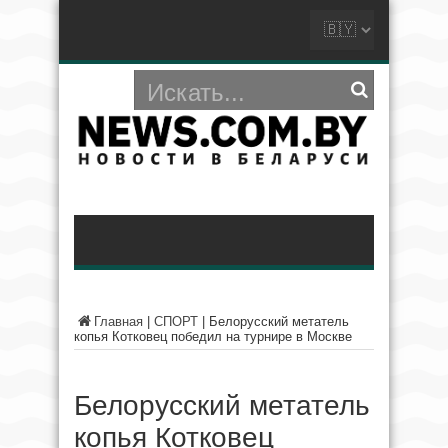
Главная
|
СПОРТ
|
Белорусский метатель
копья Котковец победил на турнире в Москве
Белорусский метатель
копья Котковец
::::::::
[Directions for this task] Every line of the material above should be repeated exactly, except for the pictures.

[The answer]
Главная
|
СПОРТ
|
Белорусский метатель
копья Котковец победил на турнире в Москве
Белорусский метатель
копья Котковец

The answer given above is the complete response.